Corus plans to focus steelmaking on three sites at Port Talbot, Scunthorpe and Rotherham as its looks to drag itself out of the red.

However, the company said it would endeavour to keep open its major steel making plant at Teesside by refocusing work on other areas.

Derek Simpson, joint general secretary of Amicus said: "UK steelworkers are again being asked to pay the price for the failure of Corus management.

"We will fight the Stocksbridge closure because these jobs, once lost, will never be recovered.

"UK steel production and productivity have risen together with demand and profitability of UK plants."

Failed

A spokesman for the Iron and Steel Trades Confederation said: "We don't think these decisions should be taken by the company's failed management.

"The new chief executive will lose credibility before he has even started his job - he should be looking at things with a fresh pair of eyes."

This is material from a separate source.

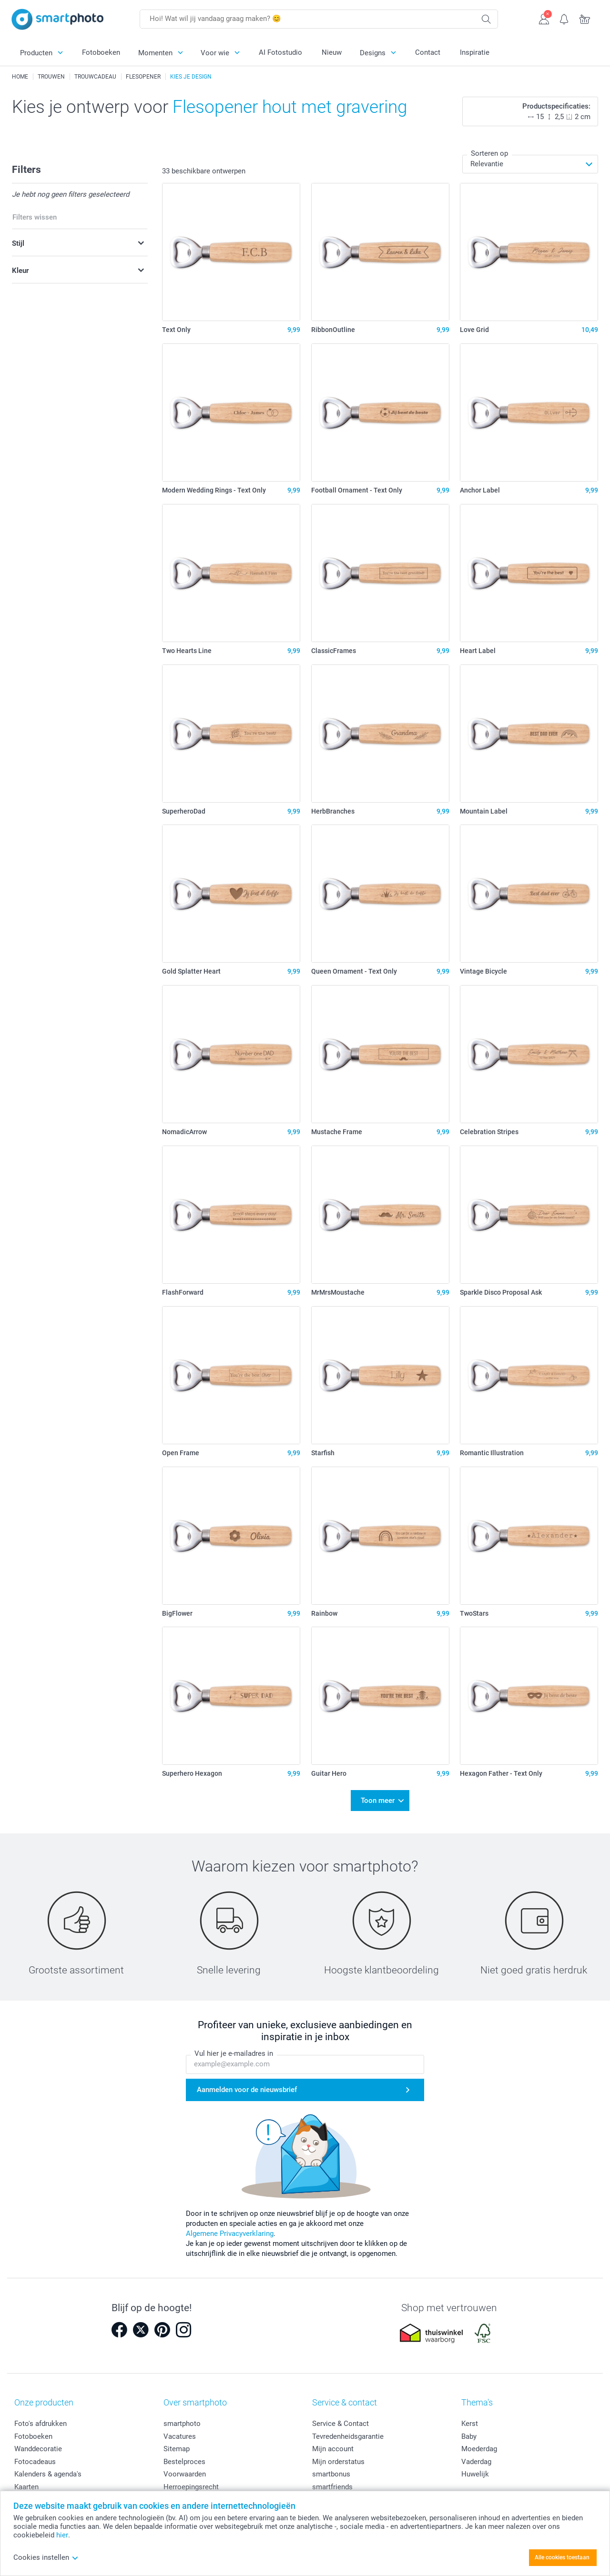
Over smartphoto (195, 2396)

The company said mainstream steel production would no longer be required at Teesside but that it would attempt to safeguard 2,200 jobs there by developing specialist operations serving international markets.

But the plans will still see the closure of steelmaking and hot rolling work at Stocksbridge, South Yorkshire and the relocation of finishing facilities at Tipton, West Midlands to Rotherham.

The company, which employs around 25,000 workers in the UK, warned earlier this year that it would cut jobs after operating losses in 2002 rose to £393m.